Escolher as palavras observando com cuidado o jardim que parece abandonado, onde o empo age displicente e engana os olhos apressados apertados que só sabem ler mato.
Esse mato, que tem como aliado o tempo, cresce e floresce diferentes identidades de signos e significantes assumindo corpo de folha com sexo de flor perfume de chão molhado expondo o mistério mágico que emana de suas raízes penetradas e amarradas na terra.
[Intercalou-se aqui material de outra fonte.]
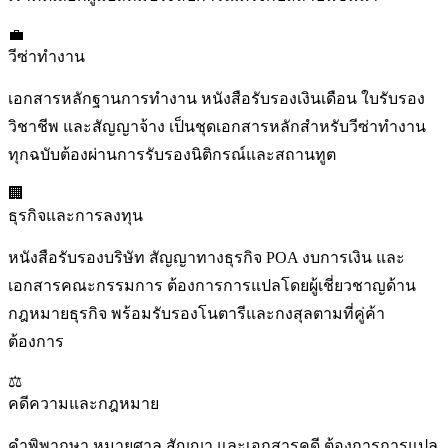
💼
วีซ่าทำงาน
เอกสารหลักฐานการทำงาน หนังสือรับรองเงินเดือน ใบรับรอง
วิชาชีพ และสัญญาจ้าง เป็นชุดเอกสารหลักสำหรับวีซ่าทำงาน
ทุกฉบับต้องผ่านการรับรองนิติกรณ์และสถานทูต
🏢
ธุรกิจและการลงทุน
หนังสือรับรองบริษัท สัญญาทางธุรกิจ POA งบการเงิน และ
เอกสารคณะกรรมการ ต้องการการแปลโดยผู้เชี่ยวชาญด้าน
กฎหมายธุรกิจ พร้อมรับรองโนตารีและกงสุลตามที่คู่ค้า
ต้องการ
⚖️
คดีความและกฎหมาย
คำพิพากษา หมายศาล สัญญา และเอกสารคดี ต้องการการแปล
Brotam palavras das minhas mãos.
Quero mergulhar os dedos no solo úmido, deixar os grãos entrarem debaixo das unhas, deixar a formiga provar meu sangue, deixar a pele calejar apertando a enxada, deixar o suor desenhar meu corpo, deixar a dor acordar meus músculos.
Meu corpo todo planta.
A cabeça - antiga copa de ideias flutuantes - aterra na ponta das raízes que conheci desde minha amiga árvore. Ela, a minha amiga, me chamava Pássaro e se fazia, sem saber, de casa - lar ancestral onde é possível reconhecer total ausência de fronteiras, bordas, limites, onde só há integridade.
Sou de Luanda.
Mergulho os dedos na terra úmida e deixo ressoar sua voz macia, sinto os grãos empurrando minhas unhas e saco admirada seu humor ácido brincando com as palavras. Ela - a minha amiga - revela seus pensamentos mais profundos como almejo testemunhar o revelar do broto desta semente que acabei de semear.
Não vou lavar as mãos.
Quero ficar assim. Cheia de terra.
Só com terra nas mãos posso tocar o jardim e conhecer os tantos nomes que o mato tem. Só com terra nas mãos posso encher de letras minha pele de papel. Só com terra nas mãos posso esquecer as fronteiras inventadas entre poesia e natureza e assim, cheia de terra, desmorrer.